The authors declare no conflict of interest.

Figures

**Figure 1**
FBXW7 isoforms and SCF-FBXW7 complex. (A) Three FBXW7 isoforms (α, β, and γ), which are structurally different only at their N-terminal region, while sharing conserved domains in the C-terminal region.
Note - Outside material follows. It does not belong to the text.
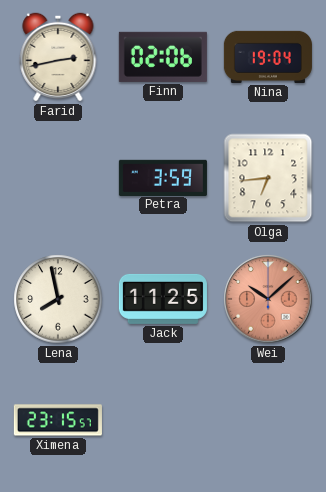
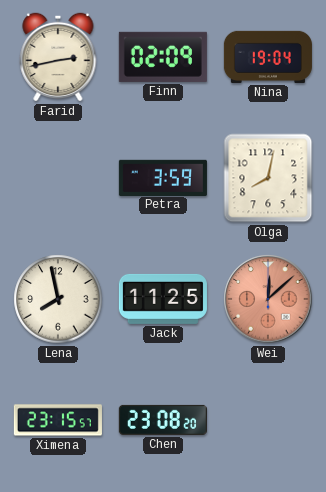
Finn: 02:06 -> 02:09
Olga: 6:44 -> 8:02
Wei: 10:08 -> 12:08
Chen: none -> 23:08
Each of these isoforms consists of three domains: dimerization domain (DD), F-box domain, and tandem WD40 repeats. (B) The SCF-FBXW7 complex in FBXW7 dimerization format for substrate ubiquitylation.

**Figure 2**
Regulation of FBXW7 showing some of the upstream regulators of FBXW7 and its downstream targets contributing to human tumorigenesis. Several proteins (p53, EBP2, Numb4, SGK1, Pin1, C/EBPδ, HES-5, Presenilin, USP28*, ERK1/2, H-Ras, PI3K, PLK1/2, and SV40 Large T), miRNAs (miR-223, miR-25, miR-27a, miR-182, miR-503, miR-129-5p, and miR-92a), and lncRNAs (MIF, MALAT1, TINCR, CASC2, and MT1JP) regulate the expression of FBXW7. FBXW7 coordinates the ubiquitin-dependent proteolysis of several key oncoproteins (AURKA, Cyclin E, c-Jun, c-Myc, c-Myb, mTOR, KLF5, Mcl-1, NFkB2 SREBP, etc.).

**Figure 3**
The frequency and distribution of FBXW7 mutation in human gynecological cancers (GC). (A) FBXW7 mutation frequency in different types of human GC, analyzed from cBioPortal Database (https://www.cbioportal.org/ (accessed on 30 November 2022)). (B) Distribution of FBXW7 mutations in the FBXW7 encoding region. The three most frequent mutation hotspots are R465C/H/L (57/270 mutations), R479Q/G/L/P (18/270 mutations), and R505C/G/H/L (35/270 mutations). **Missense Mutations (n = 150)** (putative driver); **Missense Mutations (n = 65)** (unknown significance); **Truncating Mutations (n = 50)** (putative driver): Nonsense, Nonstop, Frameshift deletion, Frameshift insertion, Splice site; **Inframe Mutations (n = 3)** (unknown significance): Inframe deletion, Inframe insertion; and **Splice Mutations (n = 2)** (putative driver). Both the figures are from the portal.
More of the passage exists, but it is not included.